● **Your instructions**:
For the entries that follow, state how many lines include the word "continued", giving the number and nothing else.

(Stored records)
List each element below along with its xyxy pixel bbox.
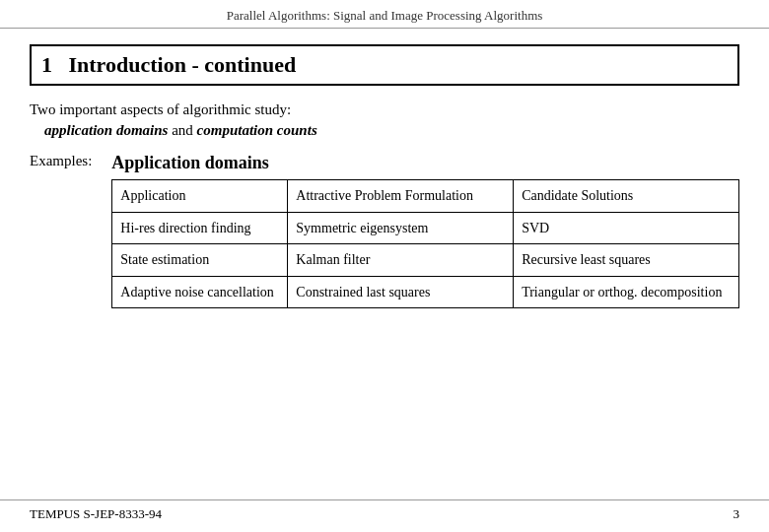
table-row: Hi-res direction finding Symmetric eigen…: [112, 212, 739, 244]
examples-section: Examples: Application domains Applicatio…: [30, 153, 739, 308]
footer-left: TEMPUS S-JEP-8333-94: [30, 506, 162, 522]
header-title: Parallel Algorithms: Signal and Image Pr…: [227, 8, 543, 23]
cell-3-1: Adaptive noise cancellation: [112, 276, 288, 308]
cell-3-2: Constrained last squares: [288, 276, 514, 308]
footer-right: 3: [734, 506, 740, 522]
cell-0-1: Application: [112, 180, 288, 213]
intro-line1: Two important aspects of algorithmic stu…: [30, 101, 739, 118]
table-row: State estimation Kalman filter Recursive…: [112, 244, 739, 277]
cell-0-3: Candidate Solutions: [514, 180, 739, 213]
section-title: 1 Introduction - continued: [30, 44, 739, 86]
cell-1-1: Hi-res direction finding: [112, 212, 288, 244]
page-footer: TEMPUS S-JEP-8333-94 3: [0, 499, 769, 522]
cell-0-2: Attractive Problem Formulation: [288, 180, 514, 213]
application-table: Application Attractive Problem Formulati…: [111, 179, 739, 308]
cell-1-3: SVD: [514, 212, 739, 244]
intro-italic1: application domains: [44, 122, 168, 138]
cell-1-2: Symmetric eigensystem: [288, 212, 514, 244]
intro-middle: and: [168, 122, 196, 138]
intro-italic2: computation counts: [197, 122, 317, 138]
section-number: 1: [41, 52, 52, 77]
cell-2-1: State estimation: [112, 244, 288, 277]
page-header: Parallel Algorithms: Signal and Image Pr…: [0, 0, 769, 29]
examples-label: Examples:: [30, 153, 92, 169]
page-content: 1 Introduction - continued Two important…: [0, 29, 769, 308]
intro-line2: application domains and computation coun…: [30, 122, 739, 139]
cell-2-2: Kalman filter: [288, 244, 514, 277]
table-row: Application Attractive Problem Formulati…: [112, 180, 739, 213]
cell-2-3: Recursive least squares: [514, 244, 739, 277]
table-row: Adaptive noise cancellation Constrained …: [112, 276, 739, 308]
cell-3-3: Triangular or orthog. decomposition: [514, 276, 739, 308]
section-heading: Introduction - continued: [69, 52, 297, 77]
table-section: Application domains Application Attracti…: [111, 153, 739, 308]
table-title: Application domains: [111, 153, 739, 173]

● **Response below**:
3